Ash looked round the garden for his wife and caught sight of her, standing talking to a man whom Ash knew painted enormous male nudes for a living. She had dressed herself up so carefully this morning: in a bridal-red silk sari, with red colour on her lips and special thick red bangles all up her hennaed forearms, and the sight of her marital attire touched him. A sudden rush of tenderness flowed through him. He pushed his glasses back on his nose. The very sight of her made him feel calm and relaxed, whereas the sight of her brother made him shiver with excitement. Which feeling was right? Which one was better?

He walked over to join her. ‘Where’s your father?’ he asked, after greeting the painter (who had been telling her his theory about the predominance of the lingam in Hindu iconography; ‘Lord Shiva’s phallus has prevailed,’ he said, ‘over the rest of the body’). Sunita looked like she was about to cry. ‘I don’t know,’ she whispered, and again he felt the same tenderness, and taking her hand in his own, said, in his kindest voice, ‘Shall we go and ring them? Most probably they are stuck at home. Some emergency may have happened.’

5

Vyasa returned, exhausted, from his son’s wedding lunch. He settled his mother in her favourite chair by the garden window, dismissed the former ayah who had come round to ask him to attend, today of all days, to some insignificant business of hers, and then, to soothe his nerves (and because the coffee they served at IIC was undrinkable), he took the packet of expensive, imported coffee beans out of the fridge, ground some in the machine, and when the silver pot was coughing its delicious aroma into the air, carried it upstairs, so that the whole house was strewn with fragrance. He pushed open the library door to the terrace, sat down at his low stone table and sighed. It wasn’t meant to be like this – surely he didn’t deserve
this
fate – being cross-questioned by his own daughter on the subject of Leela Bose.

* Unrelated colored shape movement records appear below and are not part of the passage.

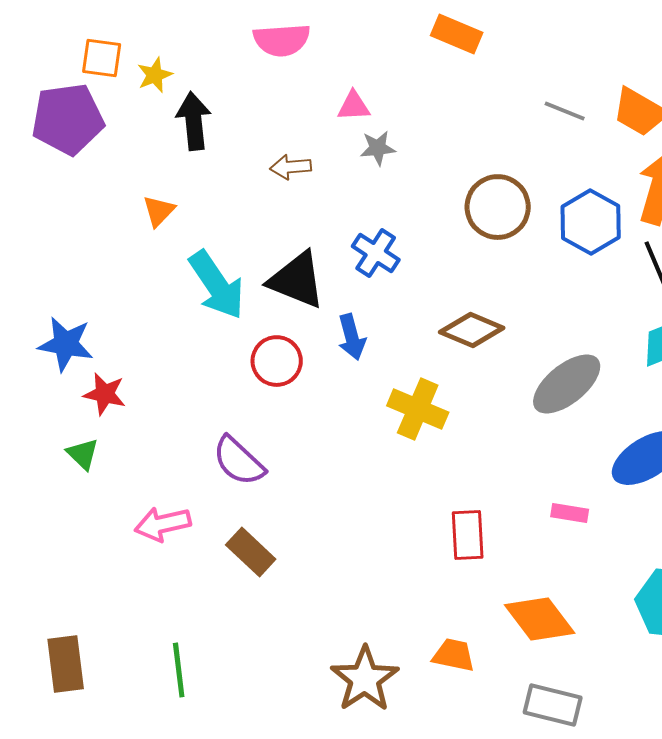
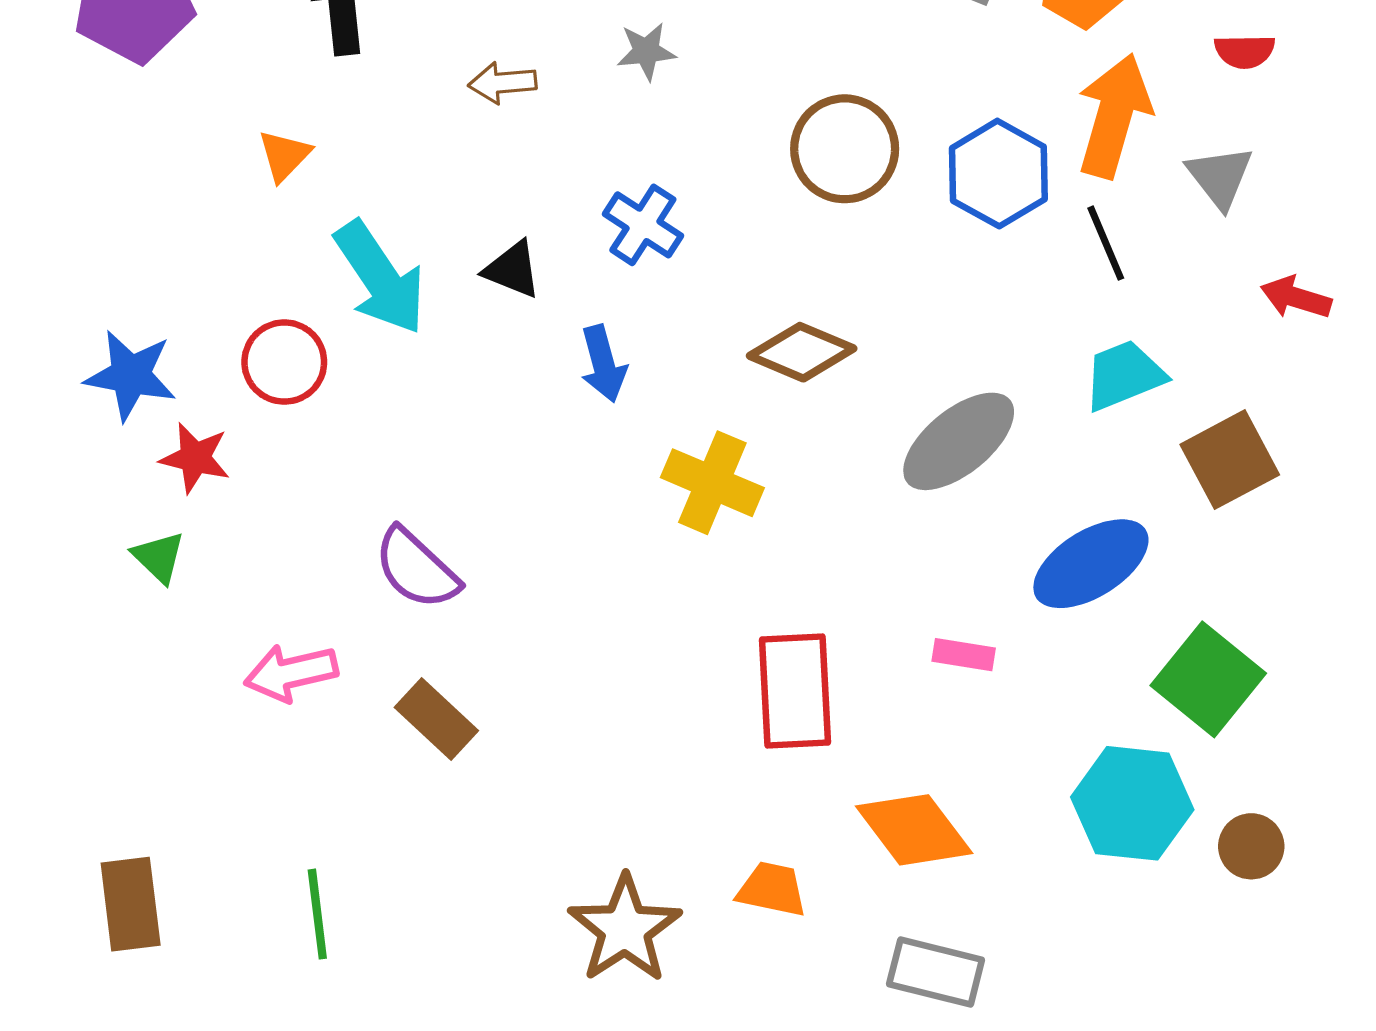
black triangle: (297, 280) -> (512, 269), size x0.6
red circle: (277, 361) -> (284, 362), moved
red rectangle: (468, 535) -> (795, 691), size x1.4

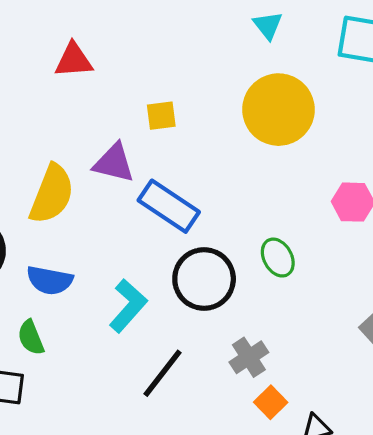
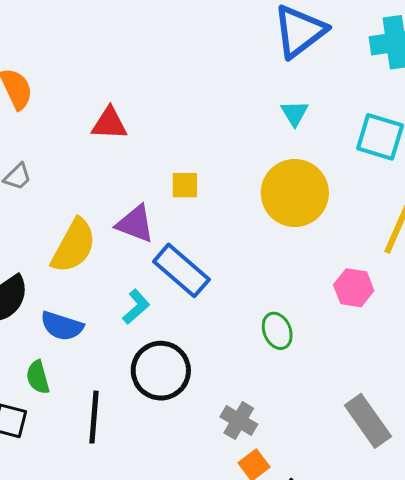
black circle: (204, 279) -> (161, 371), moved
cyan L-shape: (128, 306) -> (136, 307), moved, size x0.7
gray cross: (249, 357) -> (239, 421), turned -33
black line: (162, 373) -> (94, 417), moved, turned -40

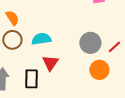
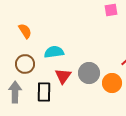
brown circle: (12, 40) -> (25, 64), moved
gray circle: (90, 43) -> (89, 73), moved

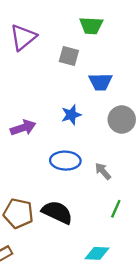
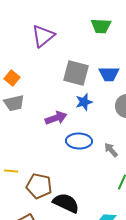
gray square: (69, 56) -> (76, 73), moved, size x1.5
purple arrow: (23, 128) -> (56, 118), moved
black semicircle: (57, 212) -> (66, 203), moved

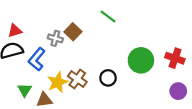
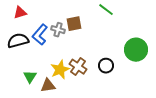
red triangle: (15, 31) -> (20, 13), moved
brown square: (73, 32) -> (74, 24), turned 35
blue L-shape: (37, 59) -> (40, 35), moved

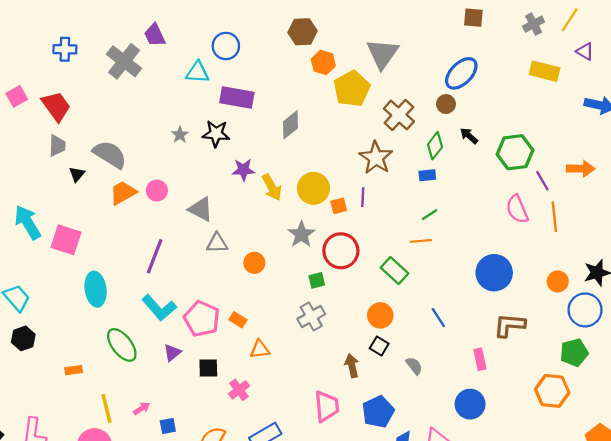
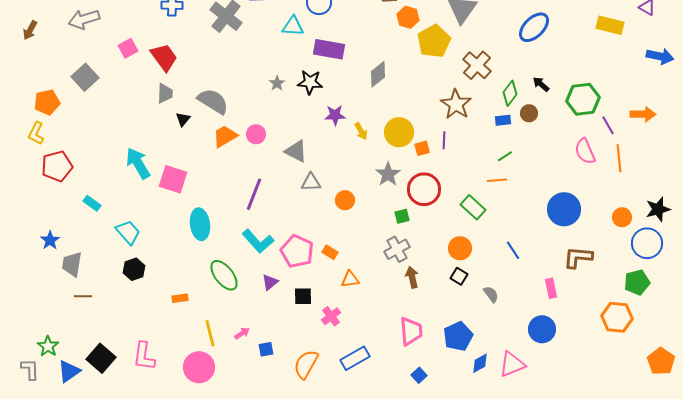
brown circle: (446, 104) -> (529, 113), moved
yellow arrow: (272, 187) -> (361, 131), size x0.7
brown arrow: (352, 366) -> (412, 277), moved

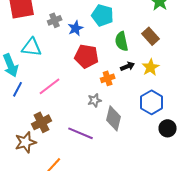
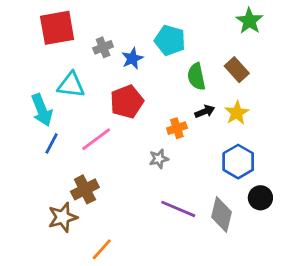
red pentagon: (87, 56) -> (127, 102), moved, turned -30
gray diamond: (114, 118) -> (221, 214), moved
purple line: (81, 133) -> (178, 209), moved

But Bharati had been ruthless. She took no heed of social decorum. She had pushed her way through the party to where he was standing (discussing something important with one of the prettier MA students from the faculty), and said, straight off, without even introducing herself, ‘Guess what I learnt this morning?’

‘What?’ he said, and smiled apologetically at the student for this rude interruption.

‘That one of Ash’s new aunties, Sunita’s uncle’s wife, is our mother’s sister!’ And she looked up at him with disingenuous frankness. ‘Did you know that?’

So, the moment had come – and Vyasa wasn’t prepared for it. For several seconds he was lost for words.

After Meera died, both he and his mother knew – without ever discussing it – that they shouldn’t hide from the children the fact that Meera had a sister, but that it would be better not to tell them anything about her, either. Concealing her existence completely would have created its own drama: Ash and Bharati were bound to find out from a schoolfriend of their mother’s, or a cousin in Calcutta. The much wiser policy was to let them know of her in a vague way, but to give them to understand that the estrangement was permanent, as unfortunately occurred sometimes (not uncommonly) in families, even in ones as loving as theirs. Of course, Vyasa had steeled himself for questions and curiosity. But somehow they had never come. The twins had bought the story – which, after all, wasn’t in itself a lie – and that was that. They had more than enough to ask, and dream about, concerning their dead mother. They had no interest in her long-lost sister.